La Ville morte
| Effectif | opéra |
| Texte | Gabriele d’Annunzio |
| Date | 1910-1913 |
| Durée | 120min |
Commentaires
Composé en étroite collaboration avec Raoul Pugno, La Ville morte est un opéra qui n’a malencontreusement pas été créé du vivant de Nadia Boulanger. Il n’en reste que la version pour voix et piano et des fragments de la partition orchestrale conservés à la BnF. L’action de cet opéra en quatre actes se déroule à Mycènes, sur un site de fouilles archéologiques. Les quatre personnages principaux – Léonard, archéologue (ténor), Hébé, sa sœur (soprano), Alexandre, un ami de Léonard (baryton) et Anne, son épouse (mezzo-soprano) – sont les protagonistes d’un drame dominé par les ombres d’Eros et de la Mort. L’écriture symboliste propre à Gabriele d’Annunzio est caractérisée par une tension latente ; ses personnages semblent habités par des forces obscures. Un lexique archaïsant, des métaphores rutilantes et une certaine emphase favorable au lyrisme étaient des aspects propres à séduire Nadia Boulanger et Raoul Pugno au moment d’envisager la composition d’un opéra de grande envergure où pouvaient s’épanouir toutes les ressources de leur palette émotionnelle.

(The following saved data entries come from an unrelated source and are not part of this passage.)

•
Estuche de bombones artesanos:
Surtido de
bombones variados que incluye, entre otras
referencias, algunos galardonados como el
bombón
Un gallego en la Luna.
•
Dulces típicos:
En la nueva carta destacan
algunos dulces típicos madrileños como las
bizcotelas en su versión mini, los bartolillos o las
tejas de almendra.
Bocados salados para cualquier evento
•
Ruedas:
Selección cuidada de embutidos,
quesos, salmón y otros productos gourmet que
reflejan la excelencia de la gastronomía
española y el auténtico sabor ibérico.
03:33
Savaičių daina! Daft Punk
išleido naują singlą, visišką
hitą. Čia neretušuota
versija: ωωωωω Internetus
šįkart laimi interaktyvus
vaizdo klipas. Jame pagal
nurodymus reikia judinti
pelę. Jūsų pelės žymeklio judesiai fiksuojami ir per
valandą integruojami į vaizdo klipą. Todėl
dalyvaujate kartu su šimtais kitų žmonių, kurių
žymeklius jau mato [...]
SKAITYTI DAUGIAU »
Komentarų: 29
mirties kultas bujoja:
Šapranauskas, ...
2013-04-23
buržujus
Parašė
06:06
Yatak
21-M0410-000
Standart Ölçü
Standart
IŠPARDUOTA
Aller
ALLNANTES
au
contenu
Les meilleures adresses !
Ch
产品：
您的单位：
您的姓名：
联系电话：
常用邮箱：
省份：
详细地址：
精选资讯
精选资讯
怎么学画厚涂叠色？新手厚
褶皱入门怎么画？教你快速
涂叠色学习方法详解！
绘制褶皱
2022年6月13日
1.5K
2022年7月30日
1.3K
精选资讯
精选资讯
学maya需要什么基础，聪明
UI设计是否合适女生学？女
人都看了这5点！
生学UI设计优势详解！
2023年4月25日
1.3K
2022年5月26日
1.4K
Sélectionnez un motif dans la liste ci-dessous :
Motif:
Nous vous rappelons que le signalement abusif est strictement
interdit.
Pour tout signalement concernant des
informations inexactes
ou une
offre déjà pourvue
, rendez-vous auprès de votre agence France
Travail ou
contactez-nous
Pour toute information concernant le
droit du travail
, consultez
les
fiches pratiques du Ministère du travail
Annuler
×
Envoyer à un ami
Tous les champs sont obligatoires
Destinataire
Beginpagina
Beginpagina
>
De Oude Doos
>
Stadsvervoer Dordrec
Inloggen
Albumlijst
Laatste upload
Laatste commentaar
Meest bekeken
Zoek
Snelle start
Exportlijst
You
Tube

L’étude de la partition pour voix et piano met en évidence l’extrême soin apporté à la prosodie, à la caractérisation des personnages et de leurs émotions. L’écriture vocale est fluide, parfois proche de la voix parlée, sans pour autant renoncer à l’effusion lyrique. L’écriture harmonique se renouvèle continuellement, privilégiant les teintes modales et une tonalité toujours mobile, attentive à la signification des mots et à tout ce qu’ils suggèrent, de tendresse ou d’angoisse, mais aussi aux images, presque toujours chargées d’une mystérieuse signification.
Éditions
© Heugel 1914
Remarques
Le 15 juillet 2005, une nouvelle orchestration de Mauricio Bonifacio est créée par Michelle Canniccioni (Hébé), Letitia Singleton (Anne), Lorenzo Carola (Léonard), Randal Turner (Alexandre) et la Camerata Strumentale Città di Prato sous la direction de Luca Pfaff à Sienne.
Il existe une transcription inédite pour deux pianos du Prélude achevée en 1913 par Nadia Boulanger.